WHAT YOU NEED TO DO: Below are records to be transcribed exactly; any pictures should be left out.

RECORD EXTRACTS:
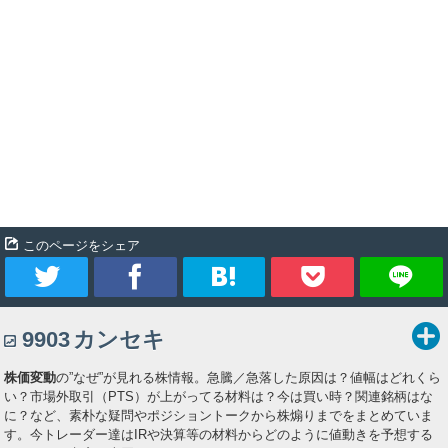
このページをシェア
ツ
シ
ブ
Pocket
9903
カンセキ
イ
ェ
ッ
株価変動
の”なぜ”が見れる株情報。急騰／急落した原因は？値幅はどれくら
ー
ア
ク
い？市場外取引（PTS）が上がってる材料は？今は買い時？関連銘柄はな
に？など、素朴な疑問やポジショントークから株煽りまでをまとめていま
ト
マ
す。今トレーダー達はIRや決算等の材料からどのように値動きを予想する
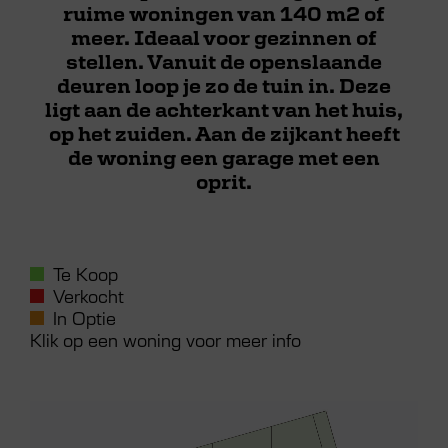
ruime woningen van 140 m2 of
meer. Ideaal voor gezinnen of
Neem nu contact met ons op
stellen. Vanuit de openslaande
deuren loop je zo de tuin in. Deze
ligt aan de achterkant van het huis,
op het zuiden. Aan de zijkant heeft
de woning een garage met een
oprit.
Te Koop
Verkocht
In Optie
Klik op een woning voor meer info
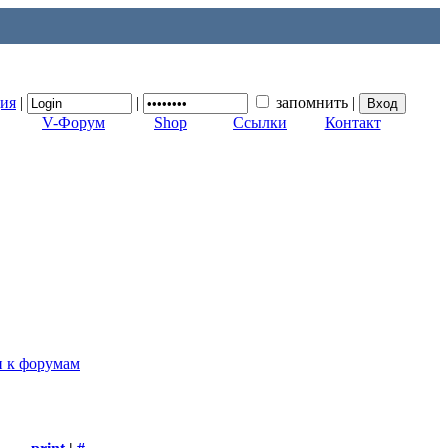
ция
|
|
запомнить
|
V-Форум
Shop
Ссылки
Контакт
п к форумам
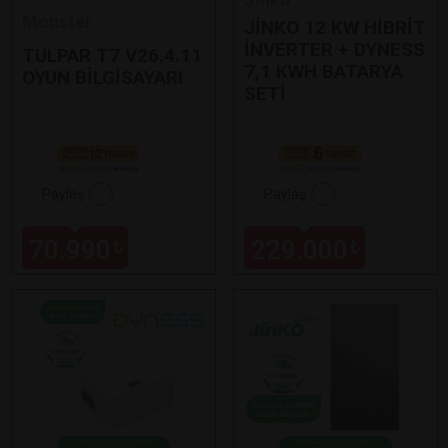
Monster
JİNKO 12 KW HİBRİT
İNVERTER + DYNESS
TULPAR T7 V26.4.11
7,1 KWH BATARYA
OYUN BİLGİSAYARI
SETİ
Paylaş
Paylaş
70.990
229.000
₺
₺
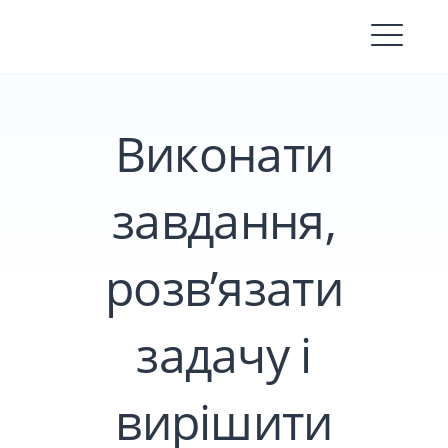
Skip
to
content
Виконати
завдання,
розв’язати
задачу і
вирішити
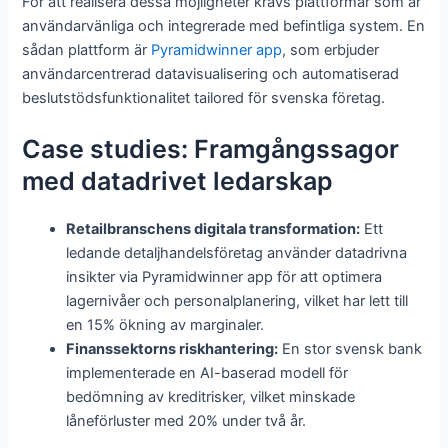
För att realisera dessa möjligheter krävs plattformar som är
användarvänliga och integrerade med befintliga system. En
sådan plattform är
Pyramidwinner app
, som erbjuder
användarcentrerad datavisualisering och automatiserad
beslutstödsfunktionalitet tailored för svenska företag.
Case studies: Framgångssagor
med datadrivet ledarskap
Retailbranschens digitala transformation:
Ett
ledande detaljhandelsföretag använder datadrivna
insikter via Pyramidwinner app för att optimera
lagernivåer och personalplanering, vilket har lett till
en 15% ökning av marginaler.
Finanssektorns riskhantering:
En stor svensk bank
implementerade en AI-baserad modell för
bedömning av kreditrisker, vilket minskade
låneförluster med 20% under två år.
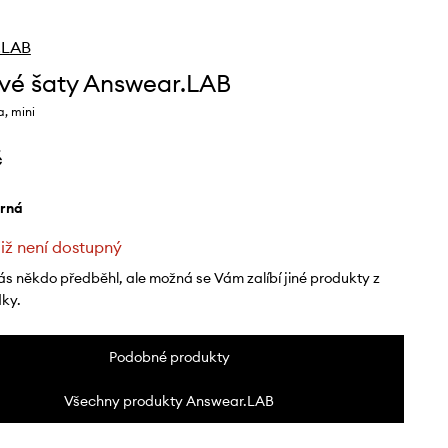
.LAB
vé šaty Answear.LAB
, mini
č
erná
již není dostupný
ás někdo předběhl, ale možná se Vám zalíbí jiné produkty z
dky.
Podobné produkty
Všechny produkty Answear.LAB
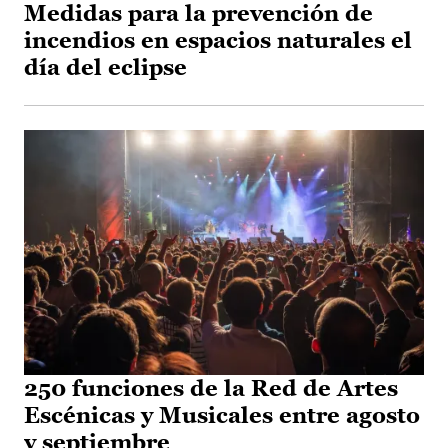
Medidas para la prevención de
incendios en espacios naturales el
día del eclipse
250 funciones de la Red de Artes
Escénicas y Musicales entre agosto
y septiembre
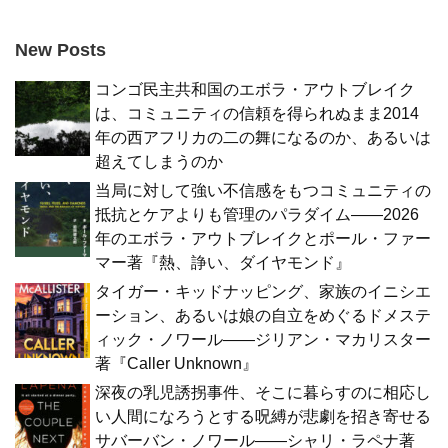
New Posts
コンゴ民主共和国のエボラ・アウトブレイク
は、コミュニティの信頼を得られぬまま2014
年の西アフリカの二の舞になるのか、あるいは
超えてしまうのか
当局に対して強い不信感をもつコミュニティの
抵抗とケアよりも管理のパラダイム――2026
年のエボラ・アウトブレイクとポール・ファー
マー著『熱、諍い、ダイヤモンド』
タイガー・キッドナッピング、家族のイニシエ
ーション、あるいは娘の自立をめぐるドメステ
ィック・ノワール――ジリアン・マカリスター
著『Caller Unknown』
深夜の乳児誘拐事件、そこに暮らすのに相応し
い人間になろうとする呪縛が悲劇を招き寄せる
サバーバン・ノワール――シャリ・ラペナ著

SOLUTION:
このページをシェア
ツ
シ
ブ
Pocket
9903
カンセキ
イ
ェ
ッ
株価変動
の”なぜ”が見れる株情報。急騰／急落した原因は？値幅はどれくら
ー
ア
ク
い？市場外取引（PTS）が上がってる材料は？今は買い時？関連銘柄はな
に？など、素朴な疑問やポジショントークから株煽りまでをまとめていま
ト
マ
す。今トレーダー達はIRや決算等の材料からどのように値動きを予想する
ruime woningen van 140 m2 of
meer. Ideaal voor gezinnen of
Neem nu contact met ons op
stellen. Vanuit de openslaande
deuren loop je zo de tuin in. Deze
ligt aan de achterkant van het huis,
op het zuiden. Aan de zijkant heeft
de woning een garage met een
oprit.
Te Koop
Verkocht
In Optie
Klik op een woning voor meer info
ция
|
|
запомнить
|
V-Форум
Shop
Ссылки
Контакт
п к форумам
Monster
JİNKO 12 KW HİBRİT
İNVERTER + DYNESS
TULPAR T7 V26.4.11
7,1 KWH BATARYA
OYUN BİLGİSAYARI
SETİ
Paylaş
Paylaş
70.990
229.000
₺
₺
Skip
to
content
Виконати
завдання,
розв’язати
задачу і
вирішити
För att realisera dessa möjligheter krävs plattformar som är
användarvänliga och integrerade med befintliga system. En
sådan plattform är
Pyramidwinner app
, som erbjuder
användarcentrerad datavisualisering och automatiserad
beslutstödsfunktionalitet tailored för svenska företag.
Case studies: Framgångssagor
med datadrivet ledarskap
Retailbranschens digitala transformation:
Ett
ledande detaljhandelsföretag använder datadrivna
insikter via Pyramidwinner app för att optimera
lagernivåer och personalplanering, vilket har lett till
en 15% ökning av marginaler.
Finanssektorns riskhantering:
En stor svensk bank
implementerade en AI-baserad modell för
bedömning av kreditrisker, vilket minskade
låneförluster med 20% under två år.
.LAB
vé šaty Answear.LAB
, mini
č
erná
již není dostupný
ás někdo předběhl, ale možná se Vám zalíbí jiné produkty z
dky.
Podobné produkty
Všechny produkty Answear.LAB
Medidas para la prevención de
incendios en espacios naturales el
día del eclipse
250 funciones de la Red de Artes
Escénicas y Musicales entre agosto
y septiembre
New Posts
コンゴ民主共和国のエボラ・アウトブレイク
は、コミュニティの信頼を得られぬまま2014
年の西アフリカの二の舞になるのか、あるいは
超えてしまうのか
当局に対して強い不信感をもつコミュニティの
抵抗とケアよりも管理のパラダイム――2026
年のエボラ・アウトブレイクとポール・ファー
マー著『熱、諍い、ダイヤモンド』
タイガー・キッドナッピング、家族のイニシエ
ーション、あるいは娘の自立をめぐるドメステ
ィック・ノワール――ジリアン・マカリスター
著『Caller Unknown』
深夜の乳児誘拐事件、そこに暮らすのに相応し
い人間になろうとする呪縛が悲劇を招き寄せる
サバーバン・ノワール――シャリ・ラペナ著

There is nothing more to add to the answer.